We address first those expenses which, for various reasons, should not be included in petitioners' home office expenditures category. On appeal, petitioner disputed the amount of constructive dividends respondent determined petitioner received from Hagen Investments, Inc. and Capitol Car Care, Inc. during 1968-71. Petitioners argued that the expenditures with which they were taxed were legitimate corporate expenses. Because Hagen Investments, Inc. was not a party to the appeal, the propriety of disallowing the expense deductions is not at issue. However, the Court of Appeals stated that whether the expenditures were legitimate business expenses has some bearing on whether they were made primarily for petitioners' benefit. After reviewing all the expenditures that this Court treated as constructive dividends, the Court of Appeals stated, "We conclude that the Tax Court did not err in treating those expenditures as constructive dividends with the exception of a few items in the category of maintenance and repair discussed below." (Emphasis added.)

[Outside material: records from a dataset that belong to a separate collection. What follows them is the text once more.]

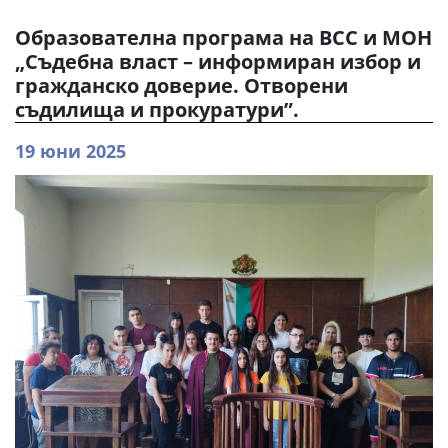
Образователна програма на ВСС и МОН
„Съдебна власт – информиран избор и
гражданско доверие. Отворени
съдилища и прокуратури”.
19 юни 2025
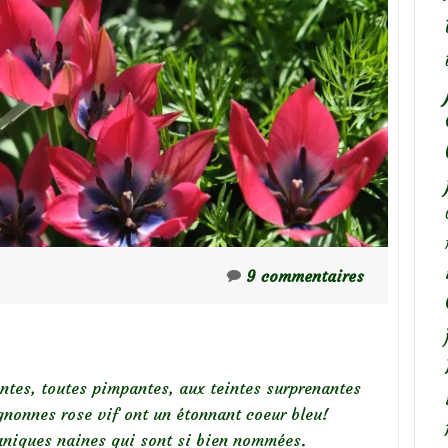
9 commentaires
antes, toutes pimpantes, aux teintes surprenantes
ignonnes rose vif ont un étonnant coeur bleu!
taniques naines qui sont si bien nommées.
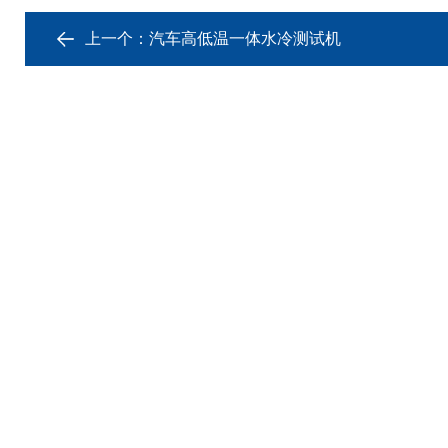
上一个：
汽车高低温一体水冷测试机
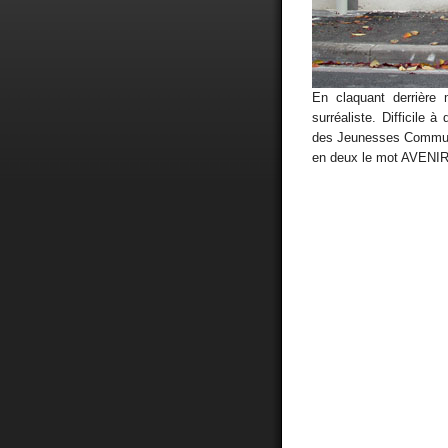
En claquant derrière 
surréaliste. Difficile 
des Jeunesses Communi
en deux le mot AVENIR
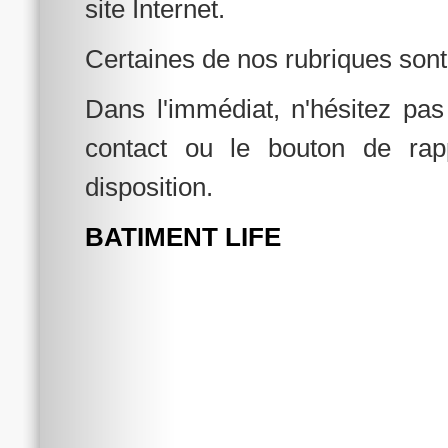
site Internet.
Certaines de nos rubriques sont
Dans l'immédiat, n'hésitez pas
contact ou le bouton de rap
disposition.
BATIMENT LIFE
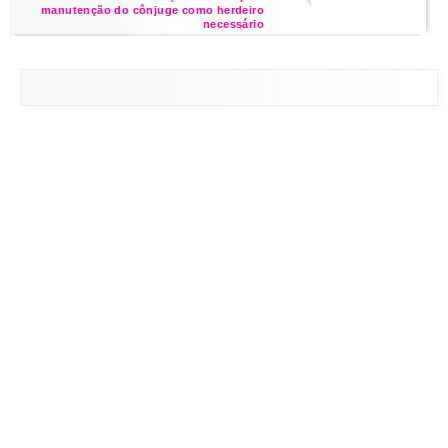
manutenção do cônjuge como herdeiro
necessário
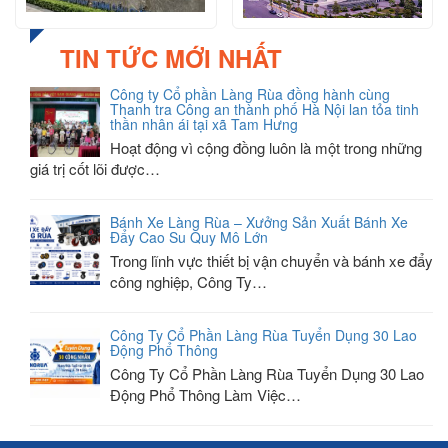
TIN TỨC MỚI NHẤT
Công ty Cổ phần Làng Rùa đồng hành cùng
Thanh tra Công an thành phố Hà Nội lan tỏa tinh
thần nhân ái tại xã Tam Hưng
Hoạt động vì cộng đồng luôn là một trong những
giá trị cốt lõi được…
Bánh Xe Làng Rùa – Xưởng Sản Xuất Bánh Xe
Đẩy Cao Su Quy Mô Lớn
Trong lĩnh vực thiết bị vận chuyển và bánh xe đẩy
công nghiệp, Công Ty…
Công Ty Cổ Phần Làng Rùa Tuyển Dụng 30 Lao
Động Phổ Thông
Công Ty Cổ Phần Làng Rùa Tuyển Dụng 30 Lao
Động Phổ Thông Làm Việc…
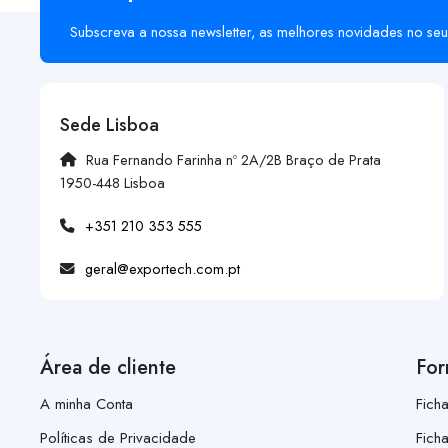
Subscreva a nossa newsletter, as melhores novidades no seu
Sede Lisboa
Rua Fernando Farinha nº 2A/2B Braço de Prata
1950-448 Lisboa
+351 210 353 555
geral@exportech.com.pt
Área de cliente
For
A minha Conta
Fich
Políticas de Privacidade
Fich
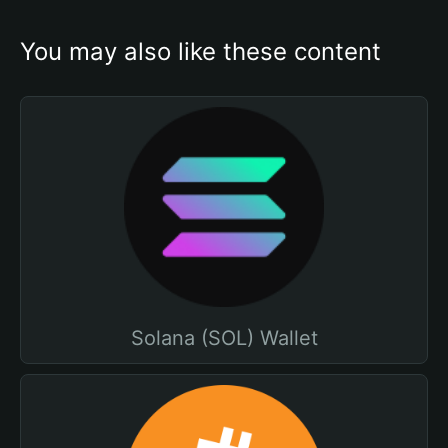
You may also like these content
Solana (SOL) Wallet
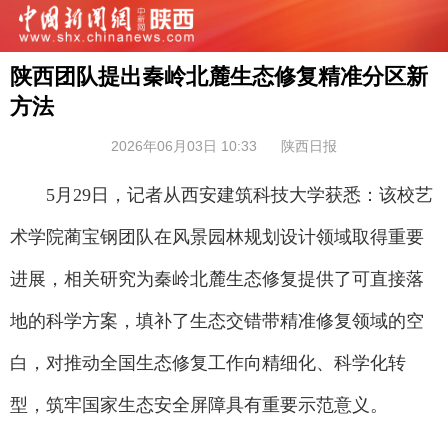
陕西团队提出秦岭北麓生态修复精准分区新
方法
2026年06月03日 10:33
陕西日报
5月29日，记者从西安建筑科技大学获悉：该校艺
术学院蔺宝钢团队在风景园林规划设计领域取得重要
进展，相关研究为秦岭北麓生态修复提供了可直接落
地的科学方案，填补了生态交错带精准修复领域的空
白，对推动全国生态修复工作向精细化、科学化转
型，筑牢国家生态安全屏障具有重要示范意义。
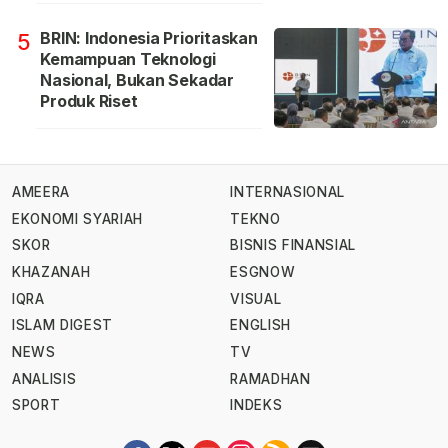
BRIN: Indonesia Prioritaskan
5
Kemampuan Teknologi
Nasional, Bukan Sekadar
Produk Riset
AMEERA
INTERNASIONAL
EKONOMI SYARIAH
TEKNO
SKOR
BISNIS FINANSIAL
KHAZANAH
ESGNOW
IQRA
VISUAL
ISLAM DIGEST
ENGLISH
NEWS
TV
ANALISIS
RAMADHAN
SPORT
INDEKS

Both Petitioners testified that all the rooms in the basement of their residence, as well as a three-room garage apartment, were used as office space for Hagen Investments, Inc. and the other businesses in which Petitioners were involved. Rec. Vol. V at 1741-42; Rec. Vol. IV at 1257-58. This testimony was corroborated by Fern Morris, who was the bookkeeper for a number of years. Rec. Vol. V at 1754-55, 1759-60. Several of the invoices Petitioners introduced into evidence specifically indicated that they were for repairs, maintenance, or materials for the office space. These are as follows:
1. May 15, 1968 contract with J.W. Abbott (with back up invoices for materials) to "paint outside trim 2 coats in an under breezeway and garage, calk and glaze where necessary also sand and remove loose paint where necessary," which also provided that the job was to be done at the rate of $4.00 per hour per man plus material plus 10% at contractor's cost, not to exceed $1050.00. Rec. Vol. XVII, Ex. 160.
2. May 24, 1968 invoice from Enlow Plumbing for $142.25 to check for water leak in basement, repair closet tank, install new shower valve, and connect dryer. Id. at Ex. 164.
3. June 17, 1968 invoice from Wolfenbarger Electric Co. for $15.30 for a service call on lighting fixture, which listed the job address as "office." Id. at Ex. 162.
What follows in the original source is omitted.